For female streamers: The within-category timing range is narrow (42.6–45.4 VPM), but the day-of-week effect is more significant than hourly variation. Monday and Sunday evening slots (19:00–22:00 UTC) consistently outperform Tuesday through Thursday. The weekend morning advantage (06:00–09:00 UTC, weekend VPM 31–32.6 vs weekday 29.1–29.2) represents a genuine scheduling opportunity for streamers with flexible schedules.

For all categories: The within-day VPM range of up to 47 points on a single day means that an 8:00 UTC start on Sunday can produce radically different conditions than a 14:00 UTC start on the same day. The average figures mask this variance. Streamers optimizing for efficiency should prioritize the low-supply windows — Monday morning, Sunday evening — over the high-volume windows where supply and demand both peak simultaneously.


What Timing Optimization Cannot Do

The precision timing data in this analysis produces the most specific scheduling recommendations of the series. It cannot resolve the fundamental constraint that has appeared in every timing analysis: timing optimization works within the category and follower-base conditions a streamer already occupies.

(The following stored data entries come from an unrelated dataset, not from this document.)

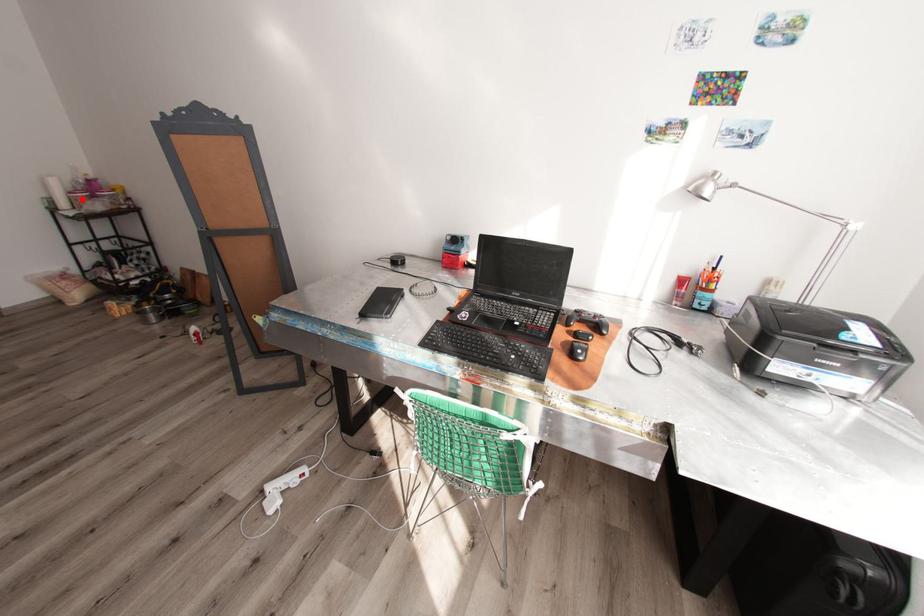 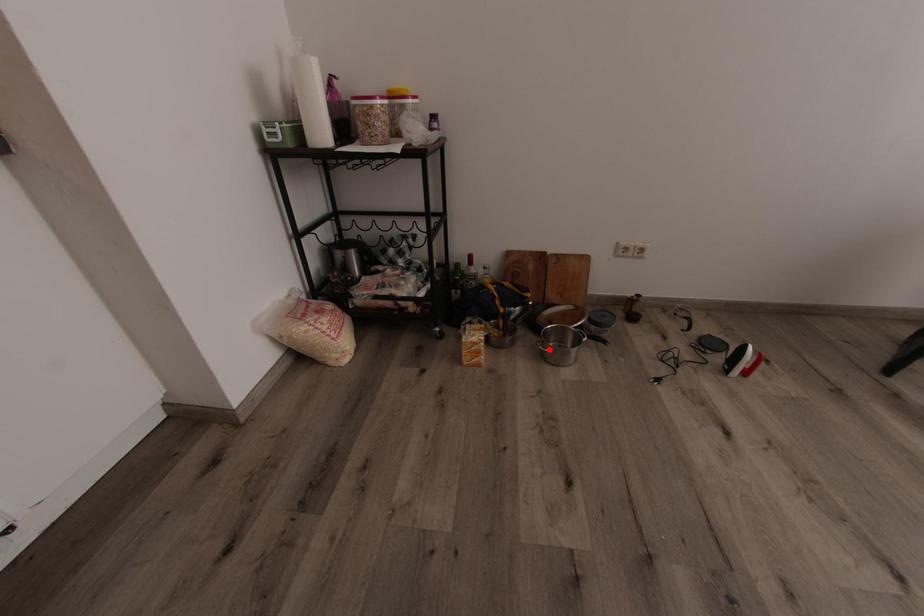 I am providing you with two images of the same scene from different viewpoints. A red point is marked on the first image and another point is marked on the second image. Are the points marked in image1 and image2 representing the same 3D position?

No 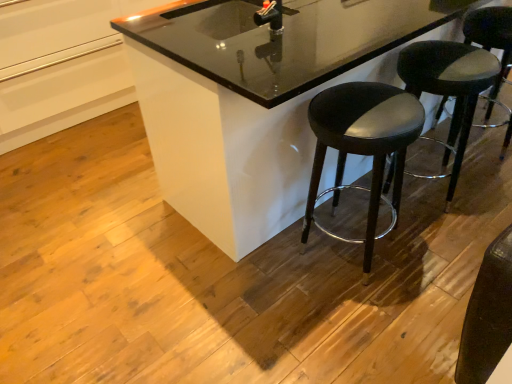 Question: Considering the positions of black leather stool at center, the first stool in the left-to-right sequence, and black glossy counter at center in the image, is black leather stool at center, the first stool in the left-to-right sequence, taller or shorter than black glossy counter at center?

Choices:
 (A) tall
 (B) short

Answer: (B)

Question: Is point (317, 177) positioned closer to the camera than point (247, 195)?

Choices:
 (A) closer
 (B) farther

Answer: (A)

Question: Estimate the real-world distances between objects in this image. Which object is farther from the black leather stool at center, the first stool in the left-to-right sequence?

Choices:
 (A) black leather stool at lower right, which is the second stool from right to left
 (B) black glossy sink at upper center
 (C) black leather stool at right, placed as the first stool when sorted from right to left
 (D) black glossy counter at center

Answer: (B)

Question: Estimate the real-world distances between objects in this image. Which object is closer to the black leather stool at right, placed as the first stool when sorted from right to left?

Choices:
 (A) black leather stool at lower right, which is the 2th stool in left-to-right order
 (B) black leather stool at center, which is the 3th stool in right-to-left order
 (C) black glossy sink at upper center
 (D) black glossy counter at center

Answer: (A) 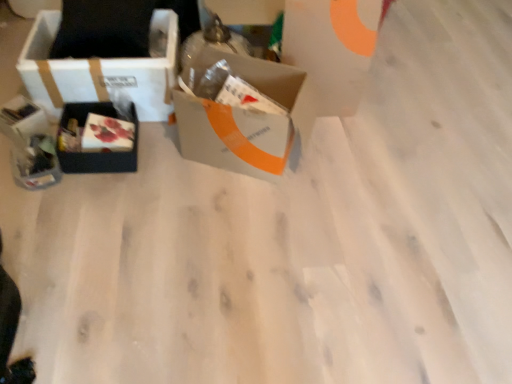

A female streamer with 1,000 followers broadcasting at Monday 21:00 UTC will achieve a VPM of approximately 34–35 in platform terms — but her personal VPM reflects her specific audience, which is a fraction of the platform aggregate. The platform-level VPM indicates competitive conditions, not guaranteed outcomes.

The couple VPM of 751 at 11:00 UTC does not mean every couple stream at that hour achieves 751 viewers. It means the average viewer-to-streamer ratio within the couple category at that hour is 751 — driven by the top performers pulling the average up substantially. A new couple stream at 11:00 UTC benefits from the reduced competition that produces the high platform-level VPM, but their actual audience reflects their specific follower base and discoverability.

Timing is the most immediately adjustable variable available to any streamer. It is also, as this series has established consistently, among the least powerful relative to category selection, follower accumulation, and session quality.


Data sourced from site_sync_stats covering April 20–27, 2026, encompassing approximately 2,400 sync events at 8-minute intervals. VPM calculated as total_viewers divided by total_online at each sync event, averaged across the hour-day combination. Gender-specific VPM calculated as total_viewers divided by gender-specific online count.